What needs to be done: Copy out all of the data word for word. Omit every picture.

=== Section Start ===

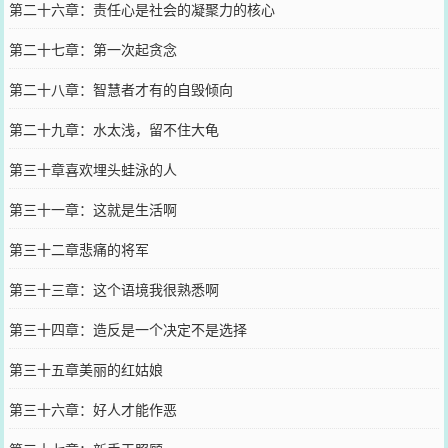
第二十六章：责任心是社会的凝聚力的核心
第二十七章：第一次起贪念
第二十八章：智慧者才有的自毁倾向
第二十九章：水太浅，留不住大龟
第三十章喜欢埋头蛙泳的人
第三十一章：这就是生活啊
第三十二章悲痛的将军
第三十三章：这个语境我很熟悉啊
第三十四章：造反是一个决定不是选择
第三十五章美丽的红姑娘
第三十六章：好人才能作恶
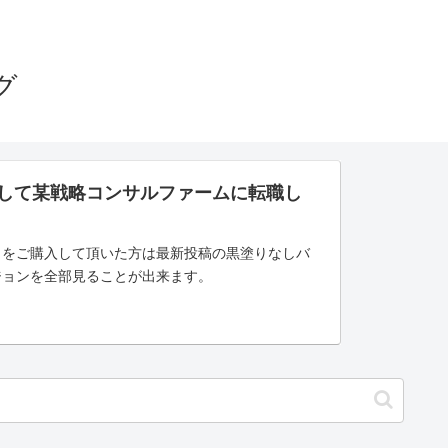
グ
さして某戦略コンサルファームに転職し
」をご購入して頂いた方は最新投稿の黒塗りなしバ
ジョンを全部見ることが出来ます。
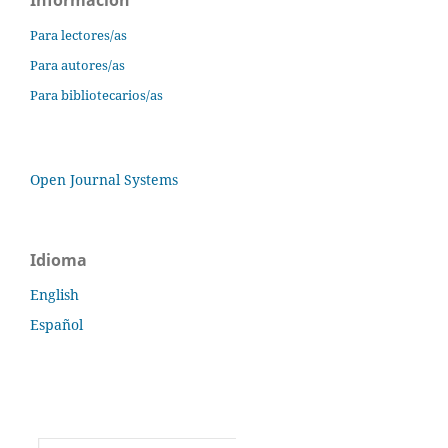
Para lectores/as
Para autores/as
Para bibliotecarios/as
Open Journal Systems
Idioma
English
Español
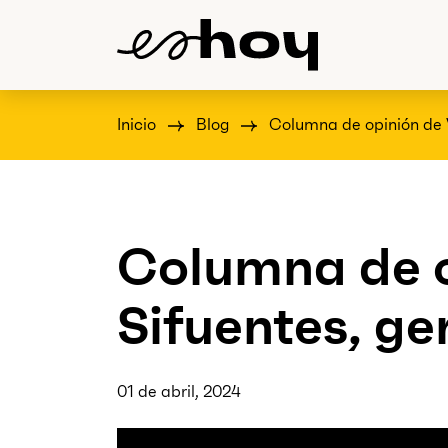
Inicio
Blog
Columna de opinión de V
Columna de o
Sifuentes, ge
01 de abril, 2024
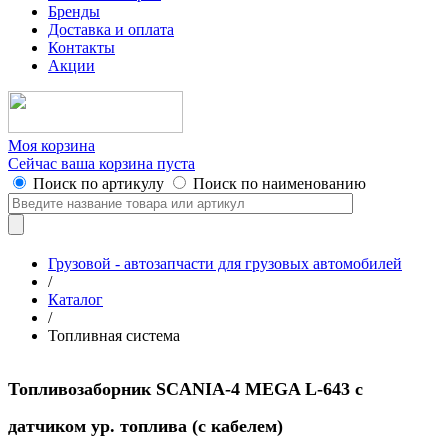
Бренды
Доставка и оплата
Контакты
Акции
Моя корзина
Сейчас ваша корзина пуста
Поиск по артикулу
Поиск по наименованию
Грузовой - автозапчасти для грузовых автомобилей
/
Каталог
/
Топливная система
Топливозаборник SCANIA-4 MEGA L-643 с
датчиком ур. топлива (с кабелем)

=== Section End ===

Output:
第二十六章：责任心是社会的凝聚力的核心
第二十七章：第一次起贪念
第二十八章：智慧者才有的自毁倾向
第二十九章：水太浅，留不住大龟
第三十章喜欢埋头蛙泳的人
第三十一章：这就是生活啊
第三十二章悲痛的将军
第三十三章：这个语境我很熟悉啊
第三十四章：造反是一个决定不是选择
第三十五章美丽的红姑娘
第三十六章：好人才能作恶
グ
さして某戦略コンサルファームに転職し
」をご購入して頂いた方は最新投稿の黒塗りなしバ
ジョンを全部見ることが出来ます。
Para lectores/as
Para autores/as
Para bibliotecarios/as
Open Journal Systems
Idioma
English
Español
Inicio
Blog
Columna de opinión de V
Columna de o
Sifuentes, ge
01 de abril, 2024
Бренды
Доставка и оплата
Контакты
Акции
Моя корзина
Сейчас ваша корзина пуста
Поиск по артикулу
Поиск по наименованию
Грузовой - автозапчасти для грузовых автомобилей
/
Каталог
/
Топливная система
Топливозаборник SCANIA-4 MEGA L-643 с
датчиком ур. топлива (с кабелем)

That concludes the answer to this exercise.